HISTORY, DISTRIBUTION AND IMPORTANCE

Described by Ahlawat (1989) as a disease with ringspot symptoms mainly affecting Kinnow mandarin. Thought at the time to be related to psorosis A, but there were no bark-scaling symptoms, and the flecking, vein-clearing and ringspots persisted in mature leaves, indicating that the disease was different from psorosis. First observed in Kinnow mandarin mother trees at Punjab Agricultural University, Abohar. This material was initially imported and all the Kinnow mandarin in the country has been propagated from this source. The presence of 100% infection in Kinnow mandarin suggests that the virus might have been introduced through the imported material. Flexuous filamentous virus-like particles were found in leaf extracts of graft-inoculated Mosambi sweet orange (Byadgi et al., 1993) and the disease was further studied by Byadgi & Ahlawat (1995). The virus was mechanically inoculated to Chenopodium quinoa, producing local lesions, and to French bean Phaseolus vulgaris cv ‘Saxa’, giving systemic infection; it was purified and partially sequenced; antisera and molecular reagents were prepared (Rustici et al., 2000). Mechanical inoculation had been attempted before (Byadgi & Ahlawat, 1995) but without success because greenhouse temperatures were too high. Later the viral genome was fully sequenced, and as a result a new species, Indian citrus ringspot virus (ICRSV) in the genus, Mandarivirus, within the family Flexiviridae was proposed (Rustici et al., 2002; Adams et al., 2004; Adams et al., 2005). Virus-free stock produced by shoot-tip grafting, and indexing by ISEM, ELISA, PCR and dot-blot hybridization, is now becoming available (Hoa & Ahlawat, 2004; Hoa et al., 2004).

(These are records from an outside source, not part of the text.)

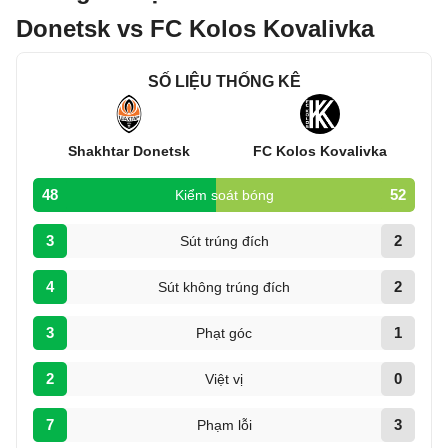
Donetsk vs FC Kolos Kovalivka
SỐ LIỆU THỐNG KÊ
Shakhtar Donetsk
FC Kolos Kovalivka
48
52
Kiểm soát bóng
3
2
Sút trúng đích
4
2
Sút không trúng đích
3
1
Phạt góc
2
0
Việt vị
7
3
Phạm lỗi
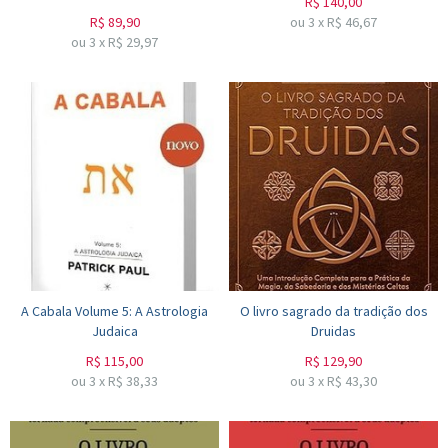
R$
140,00
R$
89,90
ou
3
x
R$
46,67
ou
3
x
R$
29,97
A Cabala Volume 5: A Astrologia
O livro sagrado da tradição dos
Judaica
Druidas
R$
115,00
R$
129,90
ou
3
x
R$
38,33
ou
3
x
R$
43,30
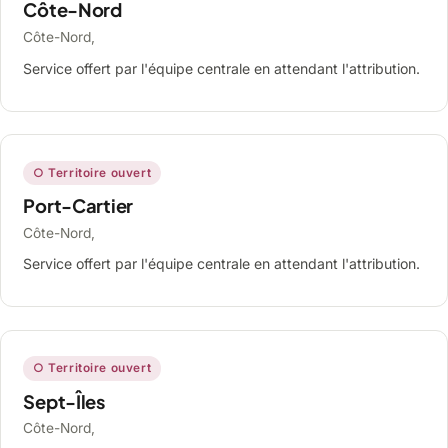
Côte-Nord
Côte-Nord,
Service offert par l'équipe centrale en attendant l'attribution.
○ Territoire ouvert
Port-Cartier
Côte-Nord,
Service offert par l'équipe centrale en attendant l'attribution.
○ Territoire ouvert
Sept-Îles
Côte-Nord,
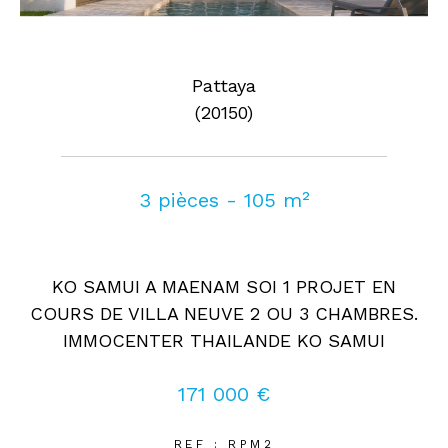
Pattaya
(20150)
3 pièces - 105 m²
KO SAMUI A MAENAM SOI 1 PROJET EN
COURS DE VILLA NEUVE 2 OU 3 CHAMBRES.
IMMOCENTER THAILANDE KO SAMUI
171 000 €
REF : RPM2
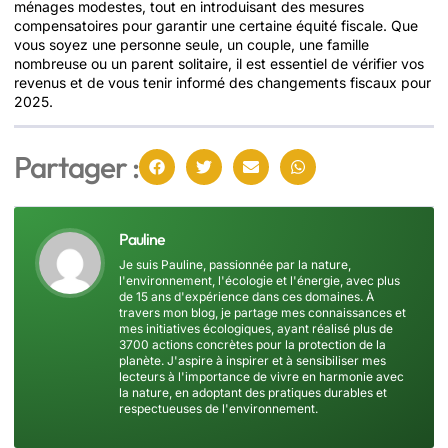
ménages modestes, tout en introduisant des mesures
compensatoires pour garantir une certaine équité fiscale. Que
vous soyez une personne seule, un couple, une famille
nombreuse ou un parent solitaire, il est essentiel de vérifier vos
revenus et de vous tenir informé des changements fiscaux pour
2025.
Partager :
Pauline
Je suis Pauline, passionnée par la nature,
l'environnement, l'écologie et l'énergie, avec plus
de 15 ans d'expérience dans ces domaines. À
travers mon blog, je partage mes connaissances et
mes initiatives écologiques, ayant réalisé plus de
3700 actions concrètes pour la protection de la
planète. J'aspire à inspirer et à sensibiliser mes
lecteurs à l'importance de vivre en harmonie avec
la nature, en adoptant des pratiques durables et
respectueuses de l'environnement.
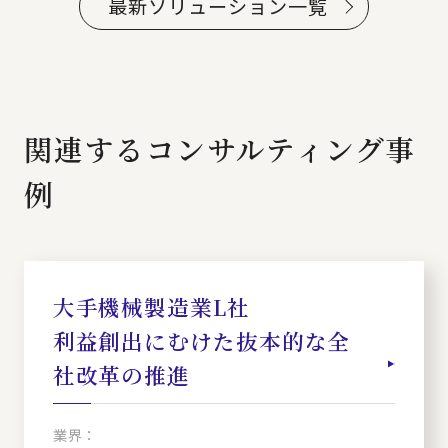
最新ソリューション一覧
関連するコンサルティング事
例
大手機械製造業L社
利益創出にむけた抜本的な全
社改革の推進
業界：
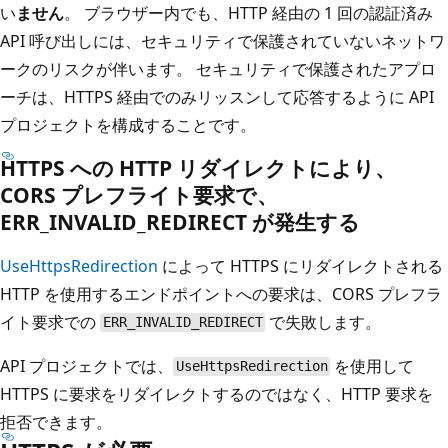
い
ません
。 ブラウザー内でも、HTTP 経由の 1 回の認証済み
API 呼び出しには、セキュリティで保護されていないネットワ
ークのリスクが伴います。 セキュリティで保護されたアプロ
ーチは、HTTPS 経由でのみリッスンして応答するように API
プロジェクトを構成することです。
HTTPS への HTTP リダイレクトにより、
CORS プレフライト要求で、
ERR_INVALID_REDIRECT が発生する
UseHttpsRedirection
によって HTTPS にリダイレクトされる
HTTP を使用するエンドポイントへの要求は、CORS プレフラ
イト要求での
で失敗します。
ERR_INVALID_REDIRECT
API プロジェクトでは、
を使用して
UseHttpsRedirection
HTTPS に要求をリダイレクトするのではなく、HTTP 要求を
拒否できます。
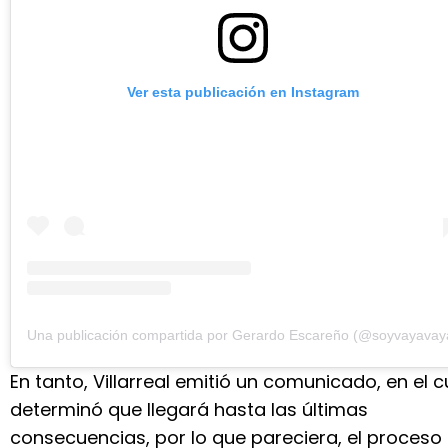
Ver esta publicación en Instagram
Una publicación compartida por Gerardo Escareño (@soyvayavay
En tanto, Villarreal emitió un comunicado, en el c
determinó que llegará hasta las últimas
consecuencias, por lo que pareciera, el proceso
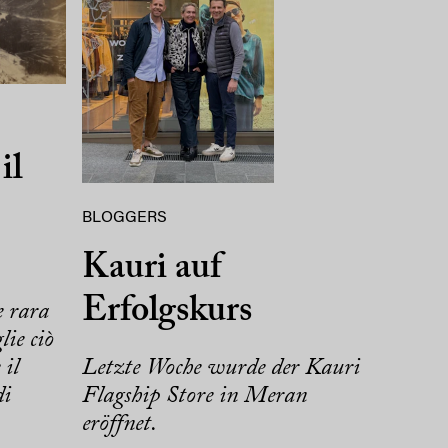
il
BLOGGERS
Kauri auf
Erfolgskurs
e rara
lie ciò
Letzte Woche wurde der Kauri
 il
Flagship Store in Meran
di
eröffnet.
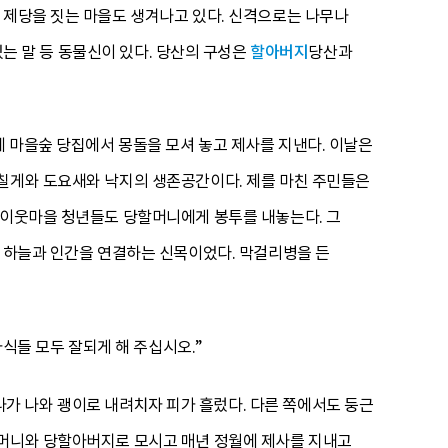
 제당을 짓는 마을도 생겨나고 있다. 신격으로는 나무나
있는 말 등 동물신이 있다. 당산의 구성은
할아버지
당산과
 마을숲 당집에서 몽돌을 모셔 놓고 제사를 지낸다. 이날은
 칠게와 도요새와 낙지의 생존공간이다. 제를 마친 주민들은
 이웃마을 청년들도 당할머니에게 봉투를 내놓는다. 그
, 하늘과 인간을 연결하는 신목이었다. 막걸리병을 든
자식들 모두 잘되게 해 주십시오.”
하나가 나와 괭이로 내려치자 피가 흘렀다. 다른 쪽에서도 둥근
할머니와 당할아버지로 모시고 매년 정월에 제사를 지내고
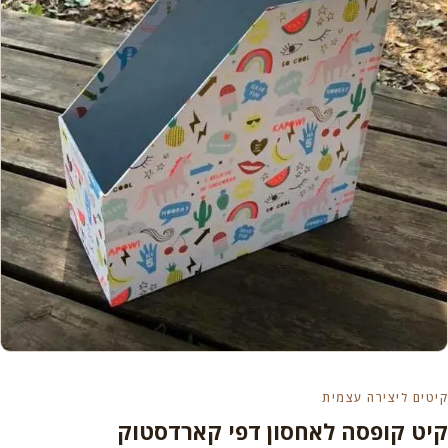
קיטים ליצירה עצמית
קיט קופסה לאחסון דפי קארדסטוק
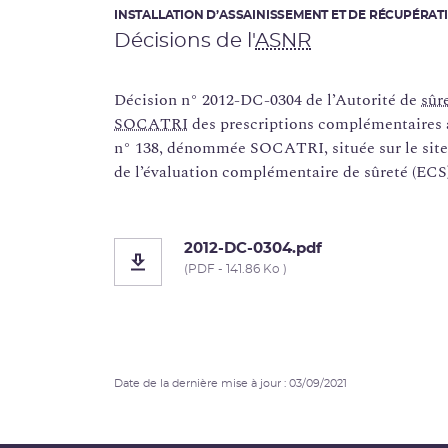
INSTALLATION D’ASSAINISSEMENT ET DE RÉCUPÉRATI
Décisions de l'
ASNR
Décision n° 2012-DC-0304 de l’Autorité de
sûr
SOCATRI
des prescriptions complémentaires a
n° 138, dénommée SOCATRI, située sur le site 
de l’évaluation complémentaire de sûreté (ECS
2012-DC-0304.pdf
(PDF - 141.86 Ko )
Date de la dernière mise à jour : 03/09/2021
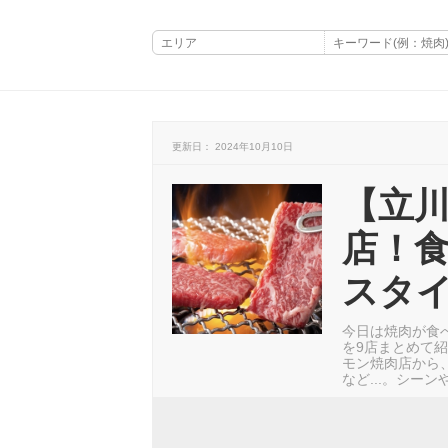
更新日： 2024年10月10日
【立川
店！
スタイ
今日は焼肉が食
を9店まとめて
モン焼肉店から
など...。シー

The disease is very widespread (up to 100%) in most Kinnow mandarin orchards in northern India, especially Punjab (Ahlawat & Pant, 2003). The incidence in sweet orange, in 1989, was 20-50% in Maharashtra, Andra Pradesh and Karnataka provinces. In the rootstocks Sohsarkar (Citrus karna) and Karna khatta, incidence was around 55%, but was only 7% in Troyer citrange (Ahlawat & Pant, 2003). Not reported outside India but could be present.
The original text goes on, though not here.